According to my regularly used source Searchable Neon Arm Intrinsic Guide, there are only these (four classes of) intrinsics for lookup table with 8 byte target register (uint8x8 and poly8x8_t variants omitted for brevity).

int8x8_t vtbl1_s8 (int8x8_t a, int8x8_t b)
int8x8_t vtbl2_s8 (int8x8x2_t a, int8x8_t b)
int8x8_t vtbl3_s8 (int8x8x3_t a, int8x8_t b)
int8x8_t vtbl4_s8 (int8x8x4_t a, int8x8_t b)

To a surprise my source code

uint8x16_t oddeven(uint8x16_t a) {
    auto l = vget_low_u8(a);
    auto h = vget_high_u8(a);
    auto lh = vuzp_u8(l,h);
    return vcombine_u8(lh.val[0], lh.val[1]);

produced this practically single instruction code for odd/even interleaving of a 16-byte vector:

adrp    x8, .LCPI0_0
ldr     q1, [x8, :lo12:.LCPI0_0]
tbl     v0.16b, { v0.16b }, v1.16b

So there it is, tbl v0.16.b, { } variant apparently performing a full 16->16 permutation of the original data in a single instruction. Is this (un)documented, or can it be otherwise produced with intrinsics?
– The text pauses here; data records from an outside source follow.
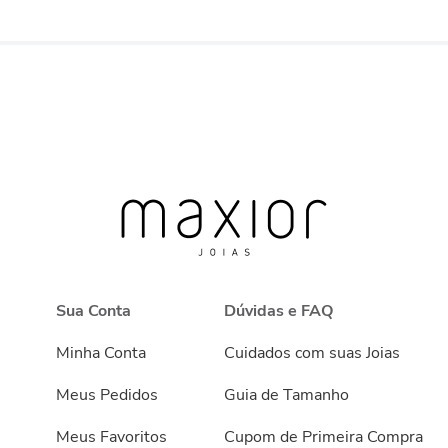
Sua Conta
Dúvidas e FAQ
Minha Conta
Cuidados com suas Joias
Meus Pedidos
Guia de Tamanho
Meus Favoritos
Cupom de Primeira Compra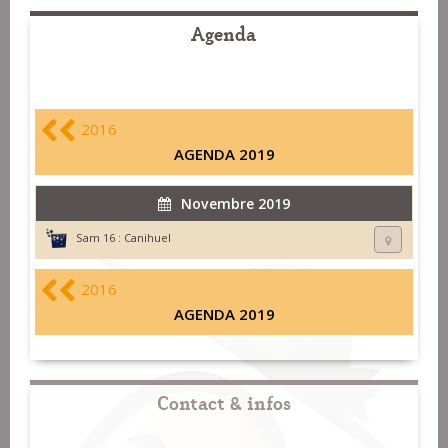
Agenda
2016
AGENDA 2019
Novembre 2019
Sam 16 :
Canihuel
2016
AGENDA 2019
Contact & infos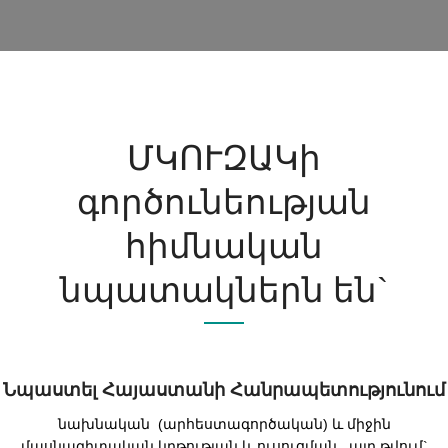
ՄԿՈՒԶԱԿի
գործունեության
հիմնական
նպատակներն են`
Նպաստել Հայաստանի Հանրապետությունում
նախնական (արհեստագործական) և միջին
մասնագիտական կրթության և ուսուցման , այդ թվում`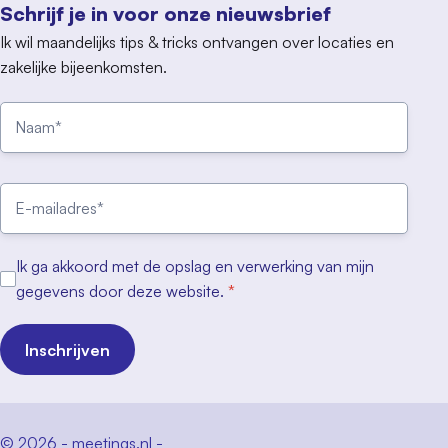
Schrijf je in voor onze nieuwsbrief
Ik wil maandelijks tips & tricks ontvangen over locaties en
zakelijke bijeenkomsten.
Ik ga akkoord met de opslag en verwerking van mijn
gegevens door deze website.
*
Inschrijven
© 2026 - meetings.nl -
See full code and listing in

2 answers

  • answered 2019-11-14 04:53 Jake 'Alquimista' LEE

    No, there is no intrinsics for 16byte permutation even though the tbl instruction on aarch64 accepts it.

  • answered 2019-11-14 05:33 Peter Cordes

    You can find it in the intrinsics guide by searching on tbl (the instruction mnemonic), then "search within page" for 16 until you get to some uint8x16_t versions of it to find the intrinsics naming scheme for them. uint8x16_t vqtbl1q_u8 (uint8x16_t t, uint8x16_t idx)

    (Thanks to @RossRidge for pointing out the correct name in the first place; the point of this answer is to suggest a way to find intrinsics based on a known instruction mnemonic. It works better for Intel's x86 intrinsic finder where the element size is part of the mnemonic, so searching on the asm mnemonic usually narrows down the list of intrinsic results sufficiently to scan visually.)